BEGIN

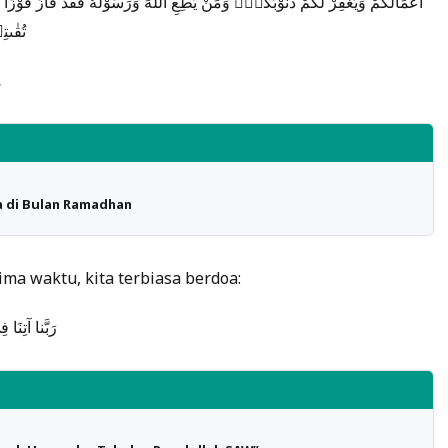
اَعْمَالَكُمْ وَيَغْفِرْ لَكُمْ ذُنُوْبَكُمْۗ وَمَنْ يُّطِعِ اللّٰهَ وَرَسُوْلَهٗ فَقَدْ فَازَ فَوْزًا عَظِي
تُقٰىتِ
,
a di Bulan Ramadhan
ima waktu, kita terbiasa berdoa:
رَبَّنا آتِنَا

END

* **WHAT THE TASK ASKS**: Every record above should be set down exactly, with the pictures left out.

* **ANSWER TO THIS TASK**:
اَعْمَالَكُمْ وَيَغْفِرْ لَكُمْ ذُنُوْبَكُمْۗ وَمَنْ يُّطِعِ اللّٰهَ وَرَسُوْلَهٗ فَقَدْ فَازَ فَوْزًا عَظِي
تُقٰىتِ
,
a di Bulan Ramadhan
ima waktu, kita terbiasa berdoa:
رَبَّنا آتِنَا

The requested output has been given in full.